Marx gardera l’idée de la liberté épicurienne. Les hommes agissent dans des conditions déterminées, dans des conditions qu’ils n’ont pas choisies, mais ils agissent librement. C’est cette liberté essentielle que Marx aime chez Épicure et c’est à cause d’elle que son atomisme est un atomisme non déterministe, ou plus exactement qu’il est possible de délimiter un domaine du déterminisme et un domaine de la liberté. Si le premier point ne nous éloigne guère des positions traditionnelles défendues par de nombreux marxistes, le second est passé inaperçu pour la plupart d’entre eux, obsédés qu’ils étaient par l’idée d’un marxisme scientifique dans lequel les individus jouent uniquement la pièce pour laquelle les « infrastructures » les ont déterminés.

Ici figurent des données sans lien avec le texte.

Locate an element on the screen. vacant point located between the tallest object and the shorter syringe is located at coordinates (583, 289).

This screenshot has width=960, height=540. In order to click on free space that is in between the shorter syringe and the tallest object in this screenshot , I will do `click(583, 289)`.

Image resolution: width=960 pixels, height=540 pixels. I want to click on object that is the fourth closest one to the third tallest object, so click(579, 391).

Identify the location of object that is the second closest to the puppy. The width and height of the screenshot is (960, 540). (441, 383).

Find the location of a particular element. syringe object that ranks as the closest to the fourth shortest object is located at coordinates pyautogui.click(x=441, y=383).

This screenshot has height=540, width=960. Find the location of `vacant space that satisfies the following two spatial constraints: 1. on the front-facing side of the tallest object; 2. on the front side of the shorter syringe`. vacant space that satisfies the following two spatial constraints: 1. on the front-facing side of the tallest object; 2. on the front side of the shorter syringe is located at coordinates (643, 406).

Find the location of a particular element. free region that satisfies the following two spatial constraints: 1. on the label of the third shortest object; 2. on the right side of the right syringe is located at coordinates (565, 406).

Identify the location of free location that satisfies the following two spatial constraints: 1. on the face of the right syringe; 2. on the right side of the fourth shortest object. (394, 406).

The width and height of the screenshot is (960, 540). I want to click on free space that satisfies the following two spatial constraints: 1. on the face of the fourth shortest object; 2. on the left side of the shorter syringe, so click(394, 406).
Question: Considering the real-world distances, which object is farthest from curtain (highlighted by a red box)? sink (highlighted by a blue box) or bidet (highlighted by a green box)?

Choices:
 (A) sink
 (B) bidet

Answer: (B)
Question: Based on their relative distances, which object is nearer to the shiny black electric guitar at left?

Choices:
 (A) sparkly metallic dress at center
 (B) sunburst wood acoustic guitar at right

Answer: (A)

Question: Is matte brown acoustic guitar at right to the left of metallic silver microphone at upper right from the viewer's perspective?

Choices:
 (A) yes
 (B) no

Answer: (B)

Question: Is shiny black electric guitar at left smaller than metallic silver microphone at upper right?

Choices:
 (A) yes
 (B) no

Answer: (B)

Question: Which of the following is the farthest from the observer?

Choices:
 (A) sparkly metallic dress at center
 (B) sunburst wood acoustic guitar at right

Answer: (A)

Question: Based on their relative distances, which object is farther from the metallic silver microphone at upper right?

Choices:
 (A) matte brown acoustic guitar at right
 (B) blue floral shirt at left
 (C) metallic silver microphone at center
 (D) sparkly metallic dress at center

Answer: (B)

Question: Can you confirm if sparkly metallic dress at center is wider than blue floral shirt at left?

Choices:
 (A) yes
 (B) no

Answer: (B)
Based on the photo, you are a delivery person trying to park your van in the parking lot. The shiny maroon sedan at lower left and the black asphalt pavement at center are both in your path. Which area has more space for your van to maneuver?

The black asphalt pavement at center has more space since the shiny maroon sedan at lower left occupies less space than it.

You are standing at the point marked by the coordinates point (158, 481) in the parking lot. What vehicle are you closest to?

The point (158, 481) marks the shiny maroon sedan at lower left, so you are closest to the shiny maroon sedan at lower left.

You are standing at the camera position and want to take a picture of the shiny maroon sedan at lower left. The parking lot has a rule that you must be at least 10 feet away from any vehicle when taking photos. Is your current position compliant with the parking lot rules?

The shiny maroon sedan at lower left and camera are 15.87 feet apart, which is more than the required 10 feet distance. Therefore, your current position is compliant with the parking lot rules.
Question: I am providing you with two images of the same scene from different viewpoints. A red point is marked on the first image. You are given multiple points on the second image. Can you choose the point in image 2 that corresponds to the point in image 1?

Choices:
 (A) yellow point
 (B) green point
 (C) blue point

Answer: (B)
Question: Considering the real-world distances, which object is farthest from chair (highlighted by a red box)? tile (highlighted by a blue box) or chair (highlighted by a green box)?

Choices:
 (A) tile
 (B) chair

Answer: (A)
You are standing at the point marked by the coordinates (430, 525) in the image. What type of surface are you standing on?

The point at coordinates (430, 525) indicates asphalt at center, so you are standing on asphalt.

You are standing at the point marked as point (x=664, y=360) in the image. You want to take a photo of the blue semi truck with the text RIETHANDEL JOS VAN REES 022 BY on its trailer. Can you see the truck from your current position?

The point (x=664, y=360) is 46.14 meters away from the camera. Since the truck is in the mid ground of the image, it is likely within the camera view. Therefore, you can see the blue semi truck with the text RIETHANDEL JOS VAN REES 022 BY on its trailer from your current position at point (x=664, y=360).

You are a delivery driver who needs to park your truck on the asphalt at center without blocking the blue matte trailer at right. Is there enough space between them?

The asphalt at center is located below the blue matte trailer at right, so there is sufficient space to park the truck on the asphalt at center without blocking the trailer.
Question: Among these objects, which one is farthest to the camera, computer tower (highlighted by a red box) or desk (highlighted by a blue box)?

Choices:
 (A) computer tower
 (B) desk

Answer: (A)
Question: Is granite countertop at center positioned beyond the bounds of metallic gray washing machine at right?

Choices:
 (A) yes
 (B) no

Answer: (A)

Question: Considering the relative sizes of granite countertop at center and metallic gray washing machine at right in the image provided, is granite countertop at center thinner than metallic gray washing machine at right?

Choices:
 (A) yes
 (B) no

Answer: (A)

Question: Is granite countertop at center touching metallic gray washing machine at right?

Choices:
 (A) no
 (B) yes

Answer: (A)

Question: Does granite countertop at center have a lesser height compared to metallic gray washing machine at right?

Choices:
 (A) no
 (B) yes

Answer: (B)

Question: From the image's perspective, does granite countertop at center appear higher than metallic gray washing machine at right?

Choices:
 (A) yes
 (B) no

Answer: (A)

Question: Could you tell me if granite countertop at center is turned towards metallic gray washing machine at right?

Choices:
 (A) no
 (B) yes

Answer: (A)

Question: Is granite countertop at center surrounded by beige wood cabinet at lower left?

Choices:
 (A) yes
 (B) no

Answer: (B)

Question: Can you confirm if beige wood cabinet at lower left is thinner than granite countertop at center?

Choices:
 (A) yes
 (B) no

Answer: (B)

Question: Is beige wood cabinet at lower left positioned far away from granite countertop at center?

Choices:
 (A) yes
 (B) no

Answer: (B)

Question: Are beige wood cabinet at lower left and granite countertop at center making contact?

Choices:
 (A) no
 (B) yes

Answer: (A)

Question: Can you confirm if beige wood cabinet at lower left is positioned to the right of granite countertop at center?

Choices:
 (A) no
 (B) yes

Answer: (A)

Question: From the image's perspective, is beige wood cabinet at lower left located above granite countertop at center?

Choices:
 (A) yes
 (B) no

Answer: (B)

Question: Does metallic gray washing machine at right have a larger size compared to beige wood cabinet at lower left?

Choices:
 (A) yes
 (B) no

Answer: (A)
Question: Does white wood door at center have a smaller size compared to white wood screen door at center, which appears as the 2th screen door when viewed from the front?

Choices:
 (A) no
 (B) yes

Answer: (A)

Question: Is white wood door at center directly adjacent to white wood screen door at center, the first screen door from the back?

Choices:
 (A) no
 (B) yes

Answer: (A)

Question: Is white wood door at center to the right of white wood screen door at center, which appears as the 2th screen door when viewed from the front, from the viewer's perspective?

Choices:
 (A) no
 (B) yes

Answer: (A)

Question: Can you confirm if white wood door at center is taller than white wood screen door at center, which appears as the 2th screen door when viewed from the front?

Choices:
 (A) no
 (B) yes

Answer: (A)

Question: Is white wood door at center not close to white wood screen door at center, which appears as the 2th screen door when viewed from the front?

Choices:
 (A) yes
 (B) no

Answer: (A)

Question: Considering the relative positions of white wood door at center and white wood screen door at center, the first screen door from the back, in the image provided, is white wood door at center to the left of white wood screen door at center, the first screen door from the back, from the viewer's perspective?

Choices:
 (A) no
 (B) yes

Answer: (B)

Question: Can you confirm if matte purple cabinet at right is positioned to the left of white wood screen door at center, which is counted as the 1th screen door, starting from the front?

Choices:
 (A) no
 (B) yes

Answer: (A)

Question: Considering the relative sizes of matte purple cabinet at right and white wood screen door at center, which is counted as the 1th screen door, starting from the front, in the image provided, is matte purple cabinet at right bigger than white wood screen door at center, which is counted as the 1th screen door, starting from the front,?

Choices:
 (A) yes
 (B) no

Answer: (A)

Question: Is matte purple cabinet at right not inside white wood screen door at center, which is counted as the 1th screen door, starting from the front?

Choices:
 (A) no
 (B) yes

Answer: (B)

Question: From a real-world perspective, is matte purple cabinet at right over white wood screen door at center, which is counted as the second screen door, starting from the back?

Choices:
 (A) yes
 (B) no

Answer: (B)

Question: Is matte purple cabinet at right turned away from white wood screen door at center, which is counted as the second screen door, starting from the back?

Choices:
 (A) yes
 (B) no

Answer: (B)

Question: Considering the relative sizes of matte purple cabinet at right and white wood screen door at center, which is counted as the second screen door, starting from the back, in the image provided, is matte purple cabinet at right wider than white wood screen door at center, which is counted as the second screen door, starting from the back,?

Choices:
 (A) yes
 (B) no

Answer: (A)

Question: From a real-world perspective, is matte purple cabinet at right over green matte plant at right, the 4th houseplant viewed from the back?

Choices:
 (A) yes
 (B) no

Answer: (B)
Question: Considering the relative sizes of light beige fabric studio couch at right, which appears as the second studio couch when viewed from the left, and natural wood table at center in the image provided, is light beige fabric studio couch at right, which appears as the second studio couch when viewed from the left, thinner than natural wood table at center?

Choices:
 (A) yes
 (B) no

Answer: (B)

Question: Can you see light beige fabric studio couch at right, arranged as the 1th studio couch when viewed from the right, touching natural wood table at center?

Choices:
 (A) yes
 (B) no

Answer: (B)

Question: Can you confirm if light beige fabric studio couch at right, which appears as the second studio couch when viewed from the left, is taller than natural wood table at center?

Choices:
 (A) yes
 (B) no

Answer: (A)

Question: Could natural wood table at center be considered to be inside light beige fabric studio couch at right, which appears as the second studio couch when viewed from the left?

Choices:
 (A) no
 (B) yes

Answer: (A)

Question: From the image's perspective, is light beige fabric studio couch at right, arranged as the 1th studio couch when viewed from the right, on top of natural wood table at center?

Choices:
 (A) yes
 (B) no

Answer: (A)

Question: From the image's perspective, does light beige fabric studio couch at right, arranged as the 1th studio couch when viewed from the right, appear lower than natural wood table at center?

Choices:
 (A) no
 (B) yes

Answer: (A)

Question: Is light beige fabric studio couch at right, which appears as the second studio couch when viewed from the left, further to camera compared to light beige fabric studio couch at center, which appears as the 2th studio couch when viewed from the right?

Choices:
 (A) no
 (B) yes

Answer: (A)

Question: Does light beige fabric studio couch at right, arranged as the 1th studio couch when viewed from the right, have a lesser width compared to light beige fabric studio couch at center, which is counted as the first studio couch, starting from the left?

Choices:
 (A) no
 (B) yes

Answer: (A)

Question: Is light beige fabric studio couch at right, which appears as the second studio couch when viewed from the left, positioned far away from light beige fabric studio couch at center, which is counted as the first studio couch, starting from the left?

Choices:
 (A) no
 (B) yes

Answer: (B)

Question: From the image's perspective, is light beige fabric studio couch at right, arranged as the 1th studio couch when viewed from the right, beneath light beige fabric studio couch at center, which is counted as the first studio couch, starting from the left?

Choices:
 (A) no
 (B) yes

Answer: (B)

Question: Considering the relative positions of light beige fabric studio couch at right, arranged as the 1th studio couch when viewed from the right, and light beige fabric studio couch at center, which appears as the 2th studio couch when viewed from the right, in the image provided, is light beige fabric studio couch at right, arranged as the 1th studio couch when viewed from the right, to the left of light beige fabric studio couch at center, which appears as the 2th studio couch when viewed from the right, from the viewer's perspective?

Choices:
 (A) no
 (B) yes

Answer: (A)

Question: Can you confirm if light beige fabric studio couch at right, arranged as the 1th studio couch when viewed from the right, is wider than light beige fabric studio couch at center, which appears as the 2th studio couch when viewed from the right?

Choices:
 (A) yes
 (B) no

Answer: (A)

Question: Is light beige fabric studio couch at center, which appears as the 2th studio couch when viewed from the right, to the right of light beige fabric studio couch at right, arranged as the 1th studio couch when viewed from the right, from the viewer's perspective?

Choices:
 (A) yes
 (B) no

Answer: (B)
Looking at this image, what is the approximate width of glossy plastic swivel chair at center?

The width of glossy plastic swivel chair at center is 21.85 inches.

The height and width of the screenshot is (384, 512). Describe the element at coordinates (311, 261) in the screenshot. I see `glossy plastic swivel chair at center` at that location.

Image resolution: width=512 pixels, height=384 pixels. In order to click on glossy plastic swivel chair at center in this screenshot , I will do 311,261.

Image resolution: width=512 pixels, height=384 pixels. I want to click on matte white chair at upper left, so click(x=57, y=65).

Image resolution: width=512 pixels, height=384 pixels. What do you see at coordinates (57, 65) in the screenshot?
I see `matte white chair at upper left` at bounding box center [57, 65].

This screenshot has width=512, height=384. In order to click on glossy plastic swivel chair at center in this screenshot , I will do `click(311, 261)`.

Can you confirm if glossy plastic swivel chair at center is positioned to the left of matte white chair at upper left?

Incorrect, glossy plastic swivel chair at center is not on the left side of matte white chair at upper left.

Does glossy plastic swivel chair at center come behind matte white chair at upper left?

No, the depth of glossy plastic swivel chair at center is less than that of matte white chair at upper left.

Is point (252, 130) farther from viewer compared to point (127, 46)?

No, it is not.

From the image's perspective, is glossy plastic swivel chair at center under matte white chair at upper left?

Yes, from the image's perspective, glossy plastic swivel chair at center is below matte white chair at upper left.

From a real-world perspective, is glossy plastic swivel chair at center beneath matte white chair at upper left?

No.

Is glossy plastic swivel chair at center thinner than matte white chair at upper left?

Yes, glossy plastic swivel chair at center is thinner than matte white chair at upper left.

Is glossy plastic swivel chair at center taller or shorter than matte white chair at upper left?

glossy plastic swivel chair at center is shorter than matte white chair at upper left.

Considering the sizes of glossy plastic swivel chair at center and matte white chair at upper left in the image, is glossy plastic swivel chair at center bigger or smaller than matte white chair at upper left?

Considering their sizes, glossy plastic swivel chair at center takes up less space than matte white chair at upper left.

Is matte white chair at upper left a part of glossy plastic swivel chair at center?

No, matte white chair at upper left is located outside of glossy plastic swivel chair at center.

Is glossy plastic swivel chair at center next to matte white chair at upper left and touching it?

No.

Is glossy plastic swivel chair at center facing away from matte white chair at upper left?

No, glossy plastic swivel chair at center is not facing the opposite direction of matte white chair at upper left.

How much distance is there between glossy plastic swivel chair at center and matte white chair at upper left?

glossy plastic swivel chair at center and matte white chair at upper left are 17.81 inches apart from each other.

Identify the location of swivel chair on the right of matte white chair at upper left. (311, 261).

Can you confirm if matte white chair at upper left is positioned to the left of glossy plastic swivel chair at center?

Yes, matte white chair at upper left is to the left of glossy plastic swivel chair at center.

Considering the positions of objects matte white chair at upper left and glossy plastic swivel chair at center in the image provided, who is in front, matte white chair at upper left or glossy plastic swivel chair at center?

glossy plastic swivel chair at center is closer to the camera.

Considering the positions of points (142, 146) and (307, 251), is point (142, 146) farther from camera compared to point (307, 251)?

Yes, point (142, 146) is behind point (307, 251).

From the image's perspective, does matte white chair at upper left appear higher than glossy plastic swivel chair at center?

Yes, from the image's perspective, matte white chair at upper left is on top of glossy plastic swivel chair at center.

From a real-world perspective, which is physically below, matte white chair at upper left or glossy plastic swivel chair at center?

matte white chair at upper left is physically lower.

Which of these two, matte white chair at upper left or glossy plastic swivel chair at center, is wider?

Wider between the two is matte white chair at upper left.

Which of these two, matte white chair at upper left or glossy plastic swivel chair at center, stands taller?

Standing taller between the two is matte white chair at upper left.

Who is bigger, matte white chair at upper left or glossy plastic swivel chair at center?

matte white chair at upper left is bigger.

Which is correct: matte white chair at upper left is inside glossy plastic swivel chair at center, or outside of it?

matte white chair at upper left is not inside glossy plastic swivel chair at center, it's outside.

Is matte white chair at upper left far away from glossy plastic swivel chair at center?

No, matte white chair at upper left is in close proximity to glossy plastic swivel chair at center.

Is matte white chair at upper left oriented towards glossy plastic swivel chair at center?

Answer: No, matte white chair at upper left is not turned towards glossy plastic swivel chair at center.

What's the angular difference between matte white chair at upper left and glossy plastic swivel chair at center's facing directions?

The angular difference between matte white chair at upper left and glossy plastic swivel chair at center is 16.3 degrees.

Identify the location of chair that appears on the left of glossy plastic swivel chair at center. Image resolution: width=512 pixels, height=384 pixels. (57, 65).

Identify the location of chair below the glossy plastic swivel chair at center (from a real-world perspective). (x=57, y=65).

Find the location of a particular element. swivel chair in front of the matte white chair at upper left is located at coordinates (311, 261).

Pour Marx, Épicure a posé le monde comme possibilité et contingence. La nécessité entre en collision avec le concret. La nécessité n’est donc jamais une nécessité absolue. Elle est une nécessité pensée, mais qui pourrait être pensée autrement. Si le monde est posé comme possibilité et contingence, le libre arbitre, la liberté du sujet sont donc pensables corrélativement.

Le matérialisme épicurien présente l’intérêt majeur de ne plus être un matérialisme naïf, une nouvelle cosmologie. Même si ce n’est jamais totalement explicité, Marx partage avec Épicure la volonté de subordination de la science à l’éthique. On sait qu’Épicure rejette l’éternité des corps célestes car elle troublerait l’ataraxie. Marx critique l’économie politique, non à cause de son caractère non scientifique, mais parce qu’elle fait l’apologie de rapports sociaux qui mutilent l’individu. Ou, plus exactement – et nous y reviendrons –, l’économie politique cesse d’être scientifique quand elle devient cette science apologétique. Comme Épicure et Lucrèce voulaient libérer les hommes des liens où les tiennent les superstitions religieuses, Marx veut libérer les prolétaires des liens des superstitions de l’économie capitaliste – d’ailleurs, pour lui, argent et religion ne font qu’un.

Denis Collin

 

(1) Sur la catégorie de la possibilité chez Marx, voir notre article dans la Pensée n° 360, septembre-décembre-2009, « Nécessité, déterminisme et possibilité ».